Exploring the food and drink options in a new neighborhood is one of the things that helps me get through the ordeal of moving, which I view as a severe psychological punishment inflicted upon me personally. My girlfriend and I recently relocated, and the first item on our to-do list (before unpacking or scouting for emergency exits) was to locate our new Local Cafe.
Similar to how experts say “it’s important to buy a good mattress because you spend a third of your life in bed,” I say “it’s important to find a barista you can make small talk with for 15 minutes every day until your sublease expires, because you’ll be talking to them more than to your mother.” Possibly less universal, but equally true
So we set out, prepared to put in the work. Over the course of a few weeks, we sampled each of the numerous cafes within a reasonable walking distance from our home, regardless of our physical condition.
We chose The One after copious amounts of coffee, food, and trial and error (during which I paid $14.50 for a mediocre ham-and-cheese croissant, which I will NEVER get over). This cafe has everything: the closest we could get is if we paid the baristas to work in our kitchen, the coffee tastes divine, and the staff is friendly and makes us feel welcome.

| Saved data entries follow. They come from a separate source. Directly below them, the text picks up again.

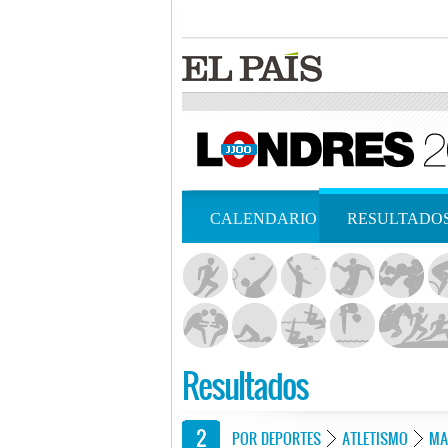
CALENDARIO
RESULTADO
Resultados
POR DEPORTES
ATLETISMO
MA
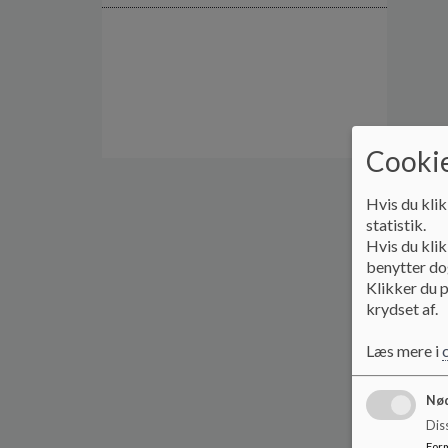
Cookie
Hvis du klik
statistik.
Hvis du klik
benytter dog
Klikker du p
krydset af.
Læs mere i
Nød
Dis
For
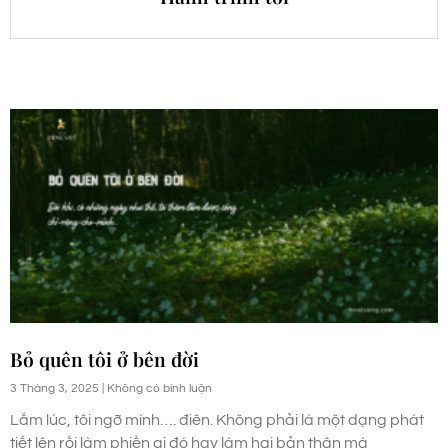
Bỏ quên tôi ở bên đời
3 Tháng 3, 2025
Không có bình luận
Lắm lúc, tôi ngỡ mình…. điên. Không phải là một dạng phát
tiết lên rồi làm phiền ai đó hay làm hại bản thân mà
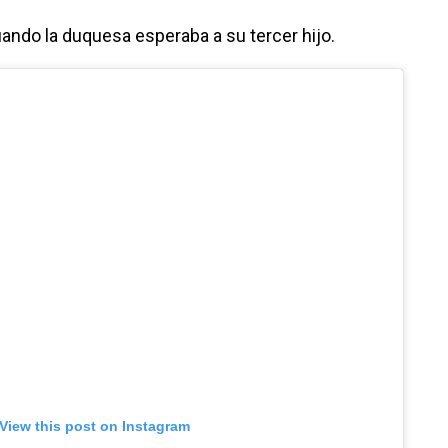
cuando la duquesa esperaba a su tercer hijo.
View this post on Instagram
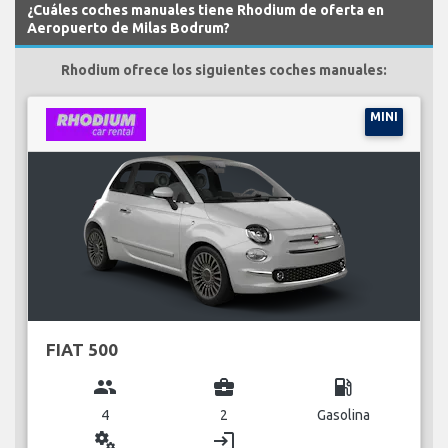
¿Cuáles coches manuales tiene Rhodium de oferta en
Aeropuerto de Milas Bodrum?
Rhodium ofrece los siguientes coches manuales:
MINI
FIAT 500
group
business_center
local_gas_station
4
2
Gasolina
miscellaneous_services
login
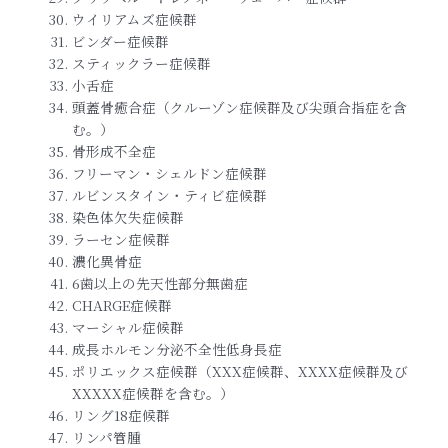
ウイリアムズ症候群
ビンダー症候群
スティックラー症候群
小舌症
頭蓋骨癒合症（クルーゾン症候群及び尖頭合指症を含
む。）
骨形成不全症
フリーマン・シェルドン症候群
ルビンスタイン・ティビ症候群
染色体欠失症候群
ラーセン症候群
濃化異骨症
6歯以上の先天性部分無歯症
CHARGE症候群
マーシャル症候群
成長ホルモン分泌不全性低身長症
ポリエックス症候群（XXX症候群、XXXX症候群及び
XXXXX症候群を含む。）
リング18症候群
リンパ管腫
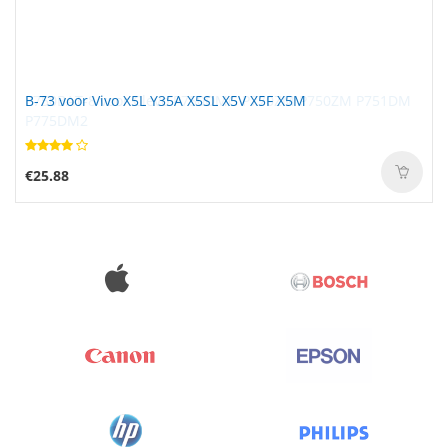
B-73 voor Vivo X5L Y35A X5SL X5V X5F X5M
€25.88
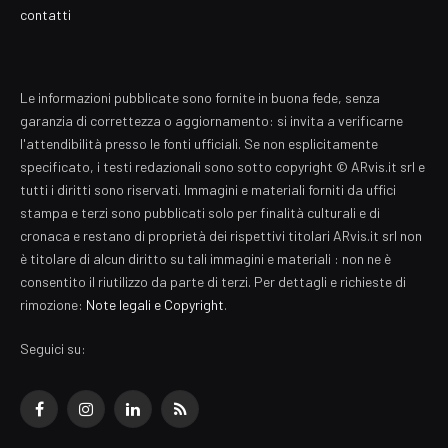
contatti
Le informazioni pubblicate sono fornite in buona fede, senza
garanzia di correttezza o aggiornamento: si invita a verificarne
l'attendibilità presso le fonti ufficiali. Se non esplicitamente
specificato, i testi redazionali sono sotto copyright © ARvis.it srl e
tutti i diritti sono riservati. Immagini e materiali forniti da uffici
stampa e terzi sono pubblicati solo per finalità culturali e di
cronaca e restano di proprietà dei rispettivi titolari ARvis.it srl non
è titolare di alcun diritto su tali immagini e materiali : non ne è
consentito il riutilizzo da parte di terzi. Per dettagli e richieste di
rimozione:
Note legali e Copyright
.
Seguici su:
Facebook
Instagram
LinkedIn
RSS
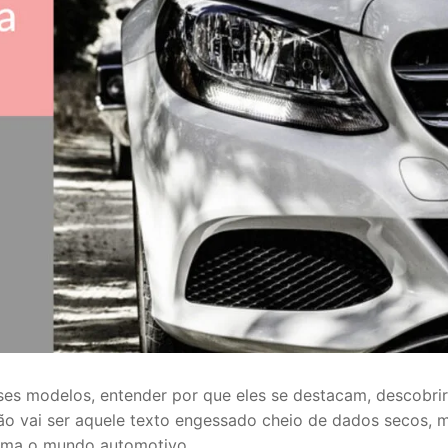
es modelos, entender por que eles se destacam, descobrir
o vai ser aquele texto engessado cheio de dados secos, ma
ama o mundo automotivo.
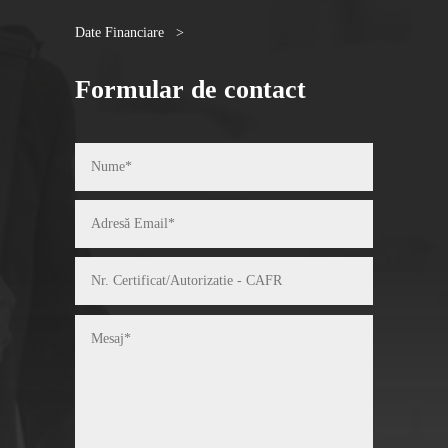
Date Financiare >
Formular de contact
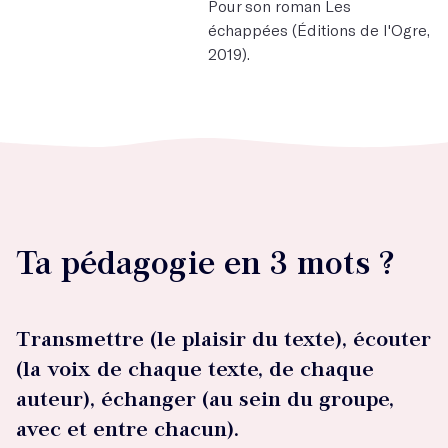
Pour son roman Les
échappées (Éditions de l'Ogre,
2019).
Ta pédagogie en 3 mots ?
Transmettre (le plaisir du texte), écouter
(la voix de chaque texte, de chaque
auteur), échanger (au sein du groupe,
avec et entre chacun).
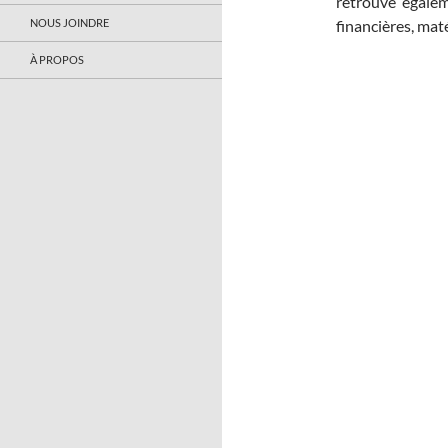
retrouve égalem
NOUS JOINDRE
financières, mat
À PROPOS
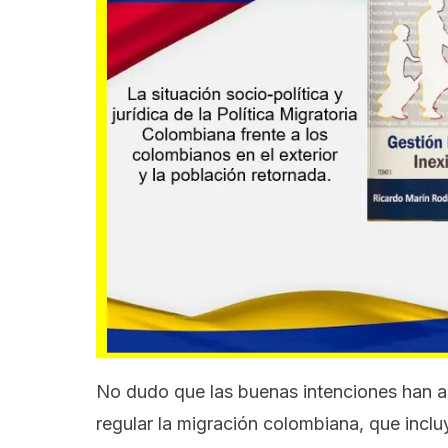
No dudo que las buenas intenciones han 
regular la migración colombiana, que incl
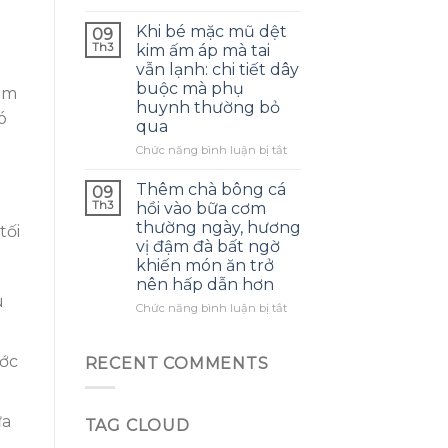
nó
Thực
mới
có
tế
Khi bé mặc mũ dệt
nấu
09
thể
sau
Th3
không
kim ấm áp mà tai
là
tuần
biết
vẫn lạnh: chi tiết dây
bí
đầu
buộc mà phụ
quyết
làm
dùng
tạo
huynh thường bỏ
tinh
ó
hương
qua
chất
vị
lá
ở
Chức năng bình luận bị tắt
đậm
thảo
Khi
đà
dược:
bé
Thêm chà bông cá
cho
09
tuần
mặc
Th3
món
hồi vào bữa cơm
hoàn
mũ
ăn
thường ngày, hương
tối
máu
dệt
gia
vị đậm đà bất ngờ
cải
kim
đình
khiến món ăn trở
thiện
ấm
nhẹ,
nên hấp dẫn hơn
áp
nhưng
u
mà
ở
Chức năng bình luận bị tắt
cảm
tai
Thêm
giác
vẫn
chà
tỉnh
lạnh:
bông
ước
RECENT COMMENTS
táo
chi
cá
không
tiết
hồi
kéo
dây
vào
dài
ửa
buộc
TAG CLOUD
bữa
mà
cơm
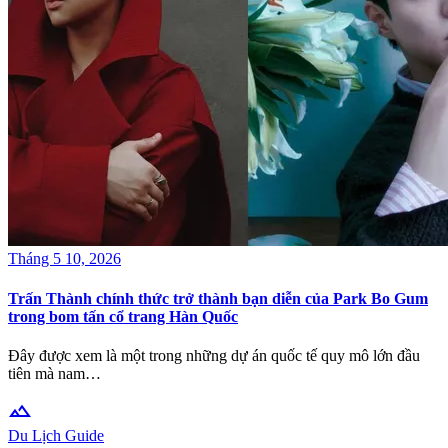
Tháng 5 10, 2026
Trấn Thành chính thức trở thành bạn diễn của Park Bo Gum
trong bom tấn cổ trang Hàn Quốc
Đây được xem là một trong những dự án quốc tế quy mô lớn đầu
tiên mà nam…
terrain
Du Lịch Guide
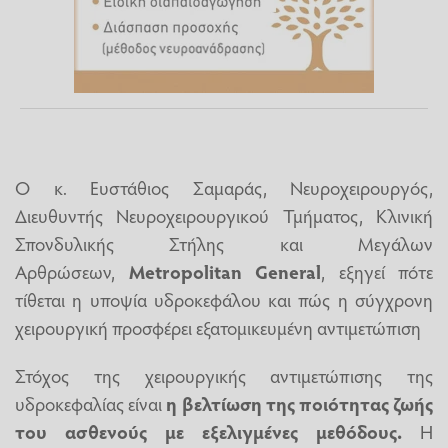
Ο κ. Ευστάθιος Σαμαράς, Νευροχειρουργός,
Διευθυντής Νευροχειρουργικού Τμήματος, Κλινική
Σπονδυλικής Στήλης και Μεγάλων
Αρθρώσεων,
Metropolitan General
, εξηγεί πότε
τίθεται η υποψία υδροκεφάλου και πώς η σύγχρονη
χειρουργική προσφέρει εξατομικευμένη αντιμετώπιση
Στόχος της χειρουργικής αντιμετώπισης της
υδροκεφαλίας είναι
η βελτίωση της ποιότητας ζωής
του ασθενούς με εξελιγμένες μεθόδους.
Η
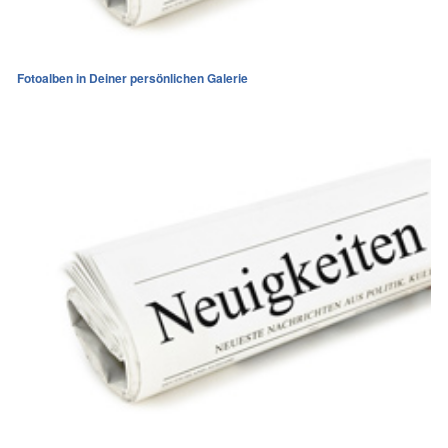
Fotoalben in Deiner persönlichen Galerie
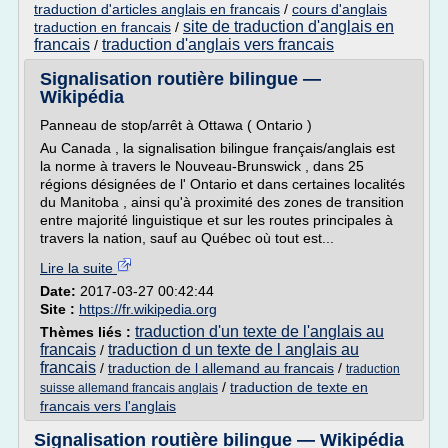
traduction d'articles anglais en francais
/
cours d'anglais
site de traduction d'anglais en
traduction en francais
/
francais
traduction d'anglais vers francais
/
Signalisation routière bilingue —
Wikipédia
Panneau de stop/arrêt à Ottawa ( Ontario )
Au Canada , la signalisation bilingue français/anglais est
la norme à travers le Nouveau-Brunswick , dans 25
régions désignées de l' Ontario et dans certaines localités
du Manitoba , ainsi qu'à proximité des zones de transition
entre majorité linguistique et sur les routes principales à
travers la nation, sauf au Québec où tout est...
Lire la suite
Date:
2017-03-27 00:42:44
Site :
https://fr.wikipedia.org
traduction d'un texte de l'anglais au
Thèmes liés :
francais
traduction d un texte de l anglais au
/
francais
/
traduction de l allemand au francais
/
traduction
/
traduction de texte en
suisse allemand francais anglais
francais vers l'anglais
Signalisation routière bilingue — Wikipédia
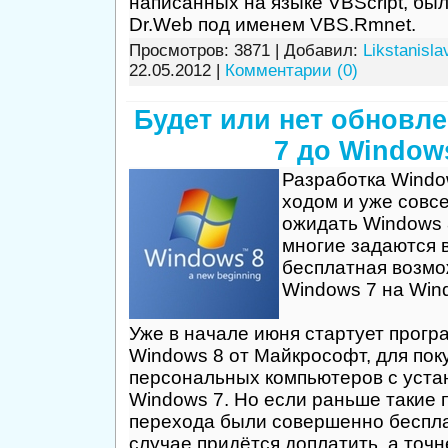
написанных на языке VBScript, бы
Dr.Web под именем VBS.Rmnet.
Просмотров: 3871 | Добавил:
Likstanisla
22.05.2012
|
Комментарии (0)
Будет или нет обновл
7 до Window
Разработка Windo
ходом и уже совс
ожидать Windows 
многие задаются в
бесплатная возмо
Windows 7 на Win
Уже в начале июня стартует прогр
Windows 8 от Майкрософт, для пок
персональных компьютеров с уста
Windows 7. Но если раньше такие
перехода были совершенно беспла
случае придётся доплатить, а точн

We’d done it! It was flawless.
except for one minor detail
If you become a regular at a cafe, the staff will attempt to learn your name, as it is both a good business practice and a courteous gesture. They accomplish this by requesting and remembering your name when placing an order. My girlfriend accomplished this simple task without a hitch by communicating her name, which was then accepted.
It was slightly more challenging for me. After a few visits, I heard one of the baristas call out my name. It sounded slightly different to “Rebecca,” but I couldn’t quite make out what he was saying, so I just let it go.
It became abundantly clear after a few more visits that everyone at the cafe knew my name as “Rachel.”
This is a very simple error to make when dealing with two of the most mundane white female names in the world, but it left me at a crossroads. Others disagreed with the “crossroads” part, seeing one very clear path: inform the incredibly kind people at the cafe that a name mix-up occurred.
For them, it was a simple task, but I was unable to complete it. It had been too long, and the embarrassment I would feel was too great, as was the fear that I would embarrass them.